Closer to home, both support acts from Newcastle gave worthy warm-ups.  In a set dedicated to He-Man, Convolution strengthened with every song.  Danny Coxan’s stage banter was on form as usual, along with his adaptable vocals, veering from harsh to clean in quick succession, while Carl Dunn exhibited some fantastic lead picking.

Beyond The Grave showed what a difference a venue can have, with a much better sound than their O2 Academy performance supporting Blitzkrieg.  The guitar duelling was a pleasure to listen to and even though it isn’t the most innovatively mastered outfit you’ll hear, things seemed tighter.

They may have been marred by some slight sound problems at the beginning but looking back that was never going to stop Marionette’s phenomenal show.

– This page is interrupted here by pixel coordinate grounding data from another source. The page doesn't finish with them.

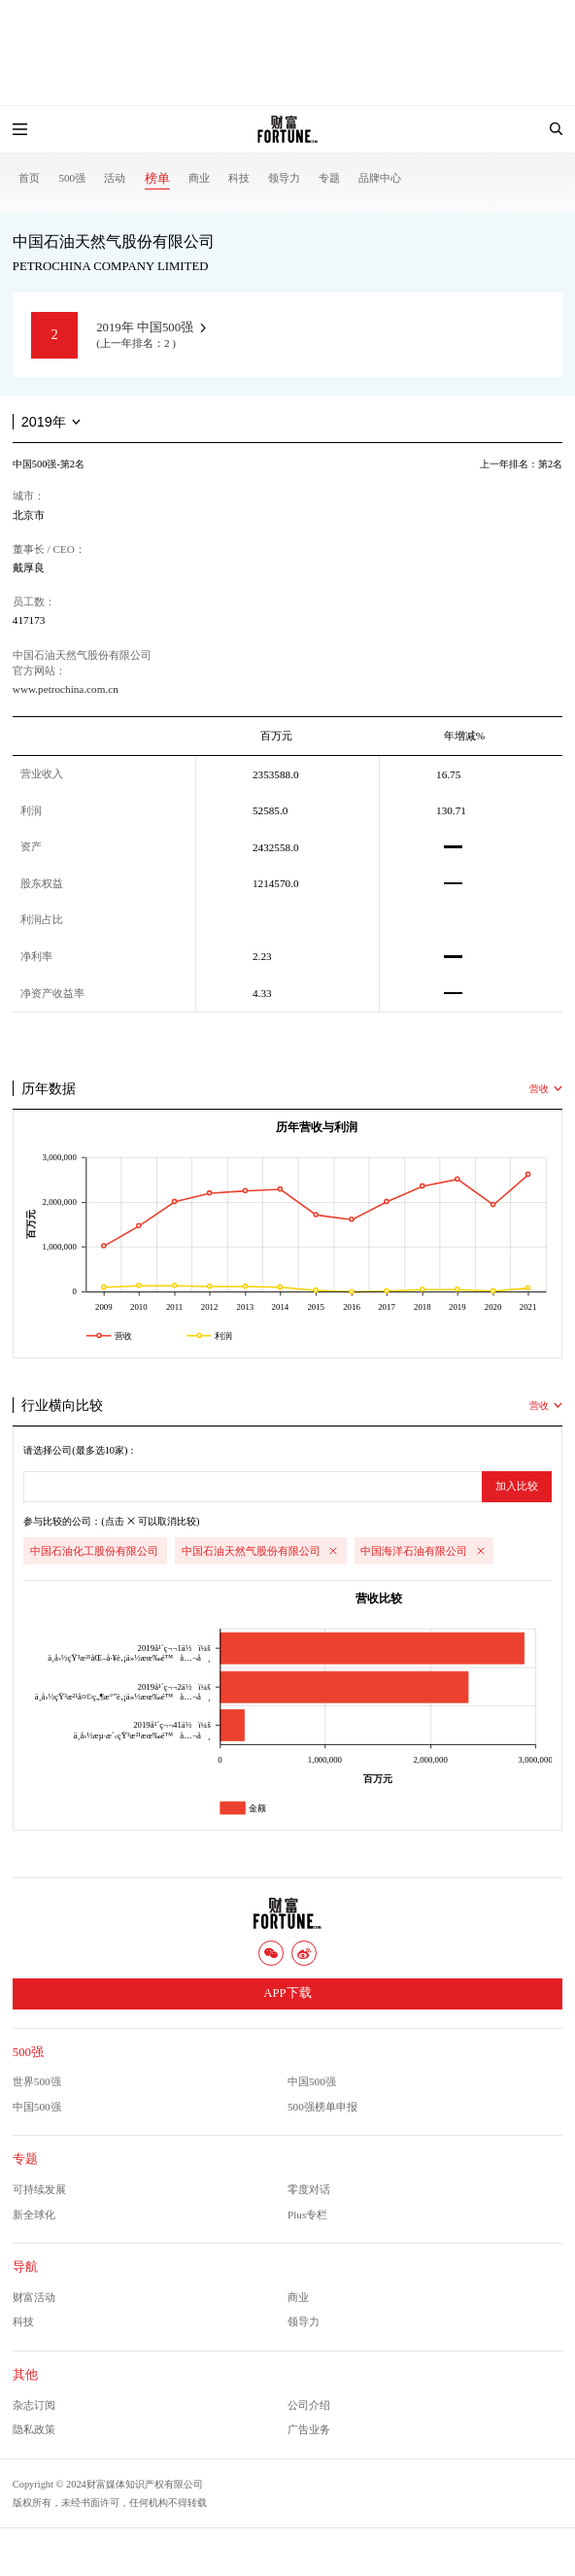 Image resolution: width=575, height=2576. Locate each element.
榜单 (157, 179)
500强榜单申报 (322, 2106)
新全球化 (34, 2214)
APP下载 (287, 1993)
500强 (71, 178)
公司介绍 (309, 2405)
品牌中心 (379, 178)
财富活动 (34, 2297)
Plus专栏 (307, 2214)
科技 (239, 178)
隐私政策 (34, 2429)
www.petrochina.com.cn (65, 689)
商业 (199, 178)
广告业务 (309, 2429)
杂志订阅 (34, 2405)
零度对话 (309, 2189)
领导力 (284, 178)
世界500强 (37, 2081)
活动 (114, 178)
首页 (29, 178)
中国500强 (312, 2081)
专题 (329, 178)
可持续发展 (39, 2189) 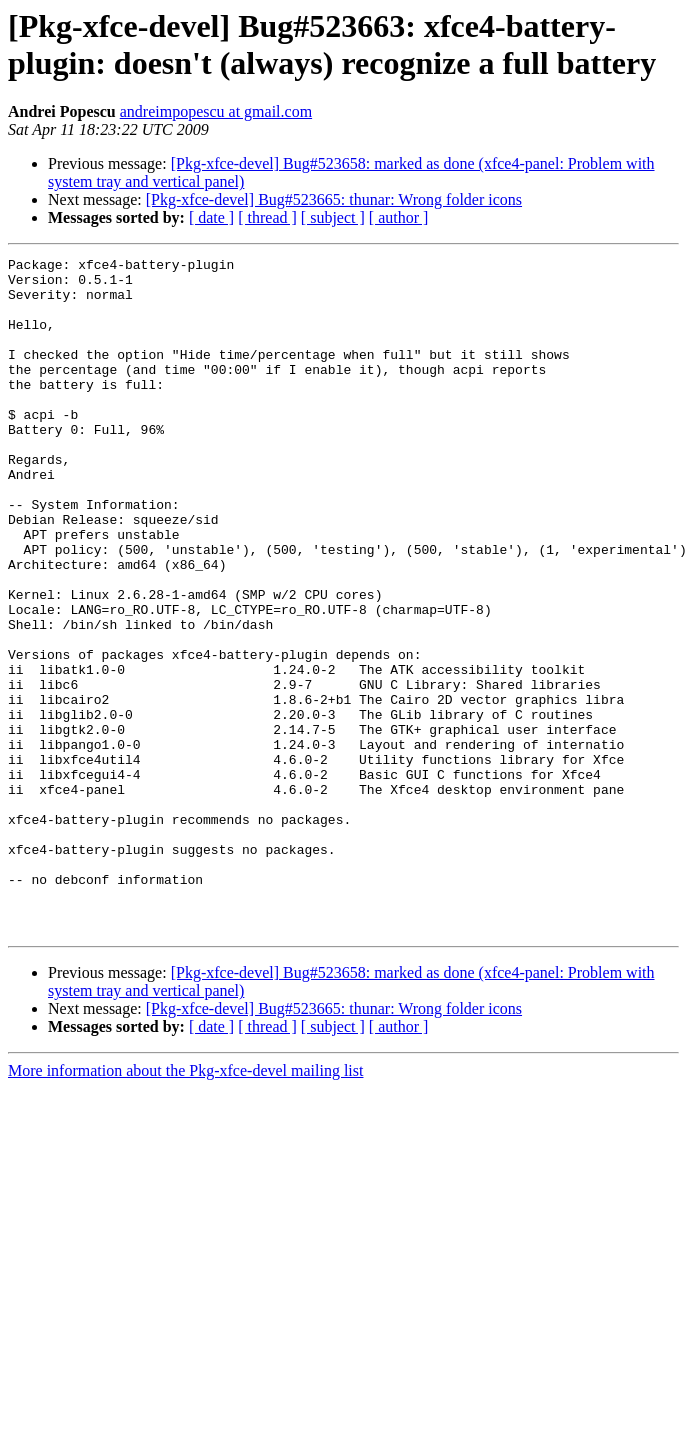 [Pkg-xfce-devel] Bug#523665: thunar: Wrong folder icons (334, 199)
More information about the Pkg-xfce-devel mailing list (185, 1205)
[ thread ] (267, 217)
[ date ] (211, 217)
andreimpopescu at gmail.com (216, 111)
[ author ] (399, 217)
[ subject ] (333, 217) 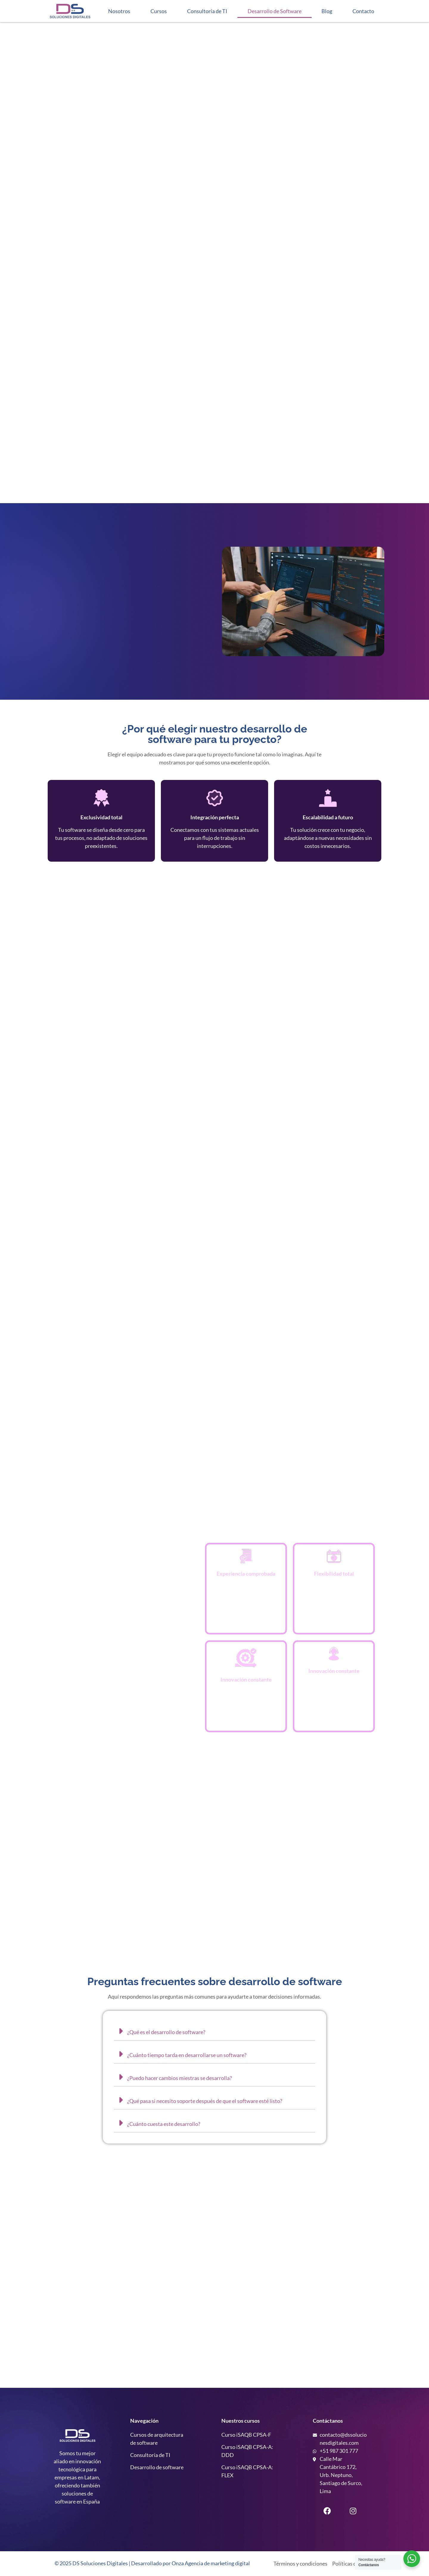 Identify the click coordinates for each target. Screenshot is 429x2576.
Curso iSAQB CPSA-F (246, 2434)
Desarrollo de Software (274, 11)
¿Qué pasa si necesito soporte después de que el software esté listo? (204, 2101)
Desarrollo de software (157, 2467)
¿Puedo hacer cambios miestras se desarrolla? (179, 2078)
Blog (326, 11)
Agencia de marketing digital (217, 2563)
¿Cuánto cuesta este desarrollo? (163, 2124)
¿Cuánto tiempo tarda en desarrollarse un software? (186, 2055)
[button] (214, 2031)
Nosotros (119, 11)
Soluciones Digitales (104, 2563)
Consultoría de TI (207, 11)
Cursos (158, 11)
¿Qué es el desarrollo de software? (166, 2032)
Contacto (363, 11)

As soon as their second song, Flies began there was a general sense that this was going to be special.  Beneath the brutal external shell, there lies a silky undercoating of precious and succinct melodic work – making Marionette very unique in their effective marriage of beautiful juxtapositions.

While there are countless bands that blindly look for ruthlessness, Marionette take a step back before cocking up a leg and putting their own scent of individualism on a brash sound.  Added keyboard parts from Linus Johansson contribute further to the lush density of sound that engulfs their stage.

Lead vocalist Alexander Andersson completes the already unremitting electricity onstage.  As far as frontmen go they don’t come in more charismatic form with Andersson writhing in a haste of hoarse screams, constantly animated.  New song, Remember Your Name, was a pain-filled epic that couldn’t be forgotten.

Marionette ended the set with Black Hand and, despite the low crowd volume, from beginning to end every member showed no signs of lagging.

Placing brazened aggressiveness beside melodic perfection, Marionette have invented an extraordinary entity that is certain to muster up support – and fast. Don’t be surprised to see a lot more of them.